Exercise:
Without changing a word, repeat the data, and include no pictures.

Information given:
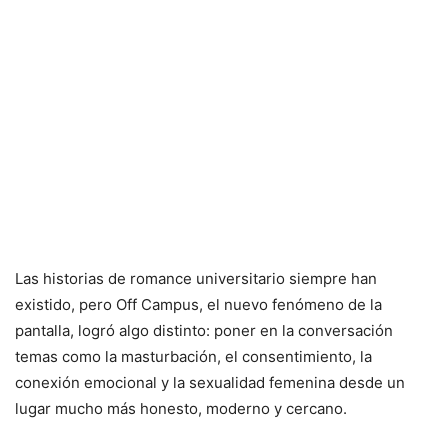
Las historias de romance universitario siempre han
existido, pero Off Campus, el nuevo fenómeno de la
pantalla, logró algo distinto: poner en la conversación
temas como la masturbación, el consentimiento, la
conexión emocional y la sexualidad femenina desde un
lugar mucho más honesto, moderno y cercano.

Reply:
Las historias de romance universitario siempre han
existido, pero Off Campus, el nuevo fenómeno de la
pantalla, logró algo distinto: poner en la conversación
temas como la masturbación, el consentimiento, la
conexión emocional y la sexualidad femenina desde un
lugar mucho más honesto, moderno y cercano.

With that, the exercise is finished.